SUPPLIED MATERIAL:
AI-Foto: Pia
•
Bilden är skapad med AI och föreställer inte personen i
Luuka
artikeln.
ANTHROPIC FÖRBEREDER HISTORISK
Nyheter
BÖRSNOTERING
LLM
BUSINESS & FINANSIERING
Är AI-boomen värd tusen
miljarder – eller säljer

==

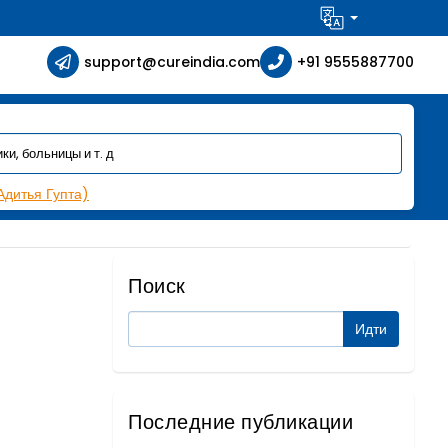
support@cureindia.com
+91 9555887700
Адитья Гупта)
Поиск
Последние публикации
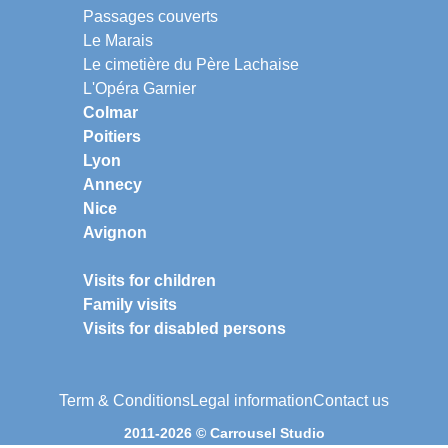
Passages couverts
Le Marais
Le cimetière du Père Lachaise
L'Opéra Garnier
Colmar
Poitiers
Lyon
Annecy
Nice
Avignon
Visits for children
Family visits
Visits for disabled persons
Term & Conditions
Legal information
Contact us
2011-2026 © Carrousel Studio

--

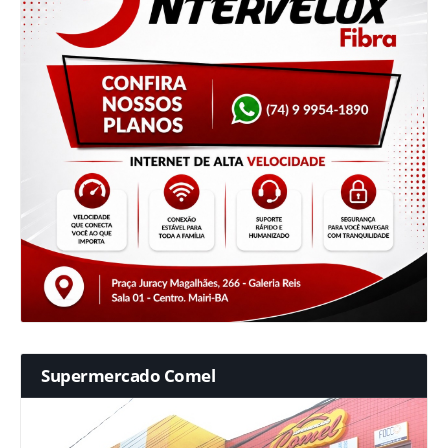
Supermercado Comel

WHAT TO WORK ON:
All that is wanted is an exact copy of the lines above from the one with "AI-Foto: Pia" through the one with "miljarder – eller säljer", with both ends included.

RESPONSE AREA:
AI-Foto: Pia
•
Bilden är skapad med AI och föreställer inte personen i
Luuka
artikeln.
ANTHROPIC FÖRBEREDER HISTORISK
Nyheter
BÖRSNOTERING
LLM
BUSINESS & FINANSIERING
Är AI-boomen värd tusen
miljarder – eller säljer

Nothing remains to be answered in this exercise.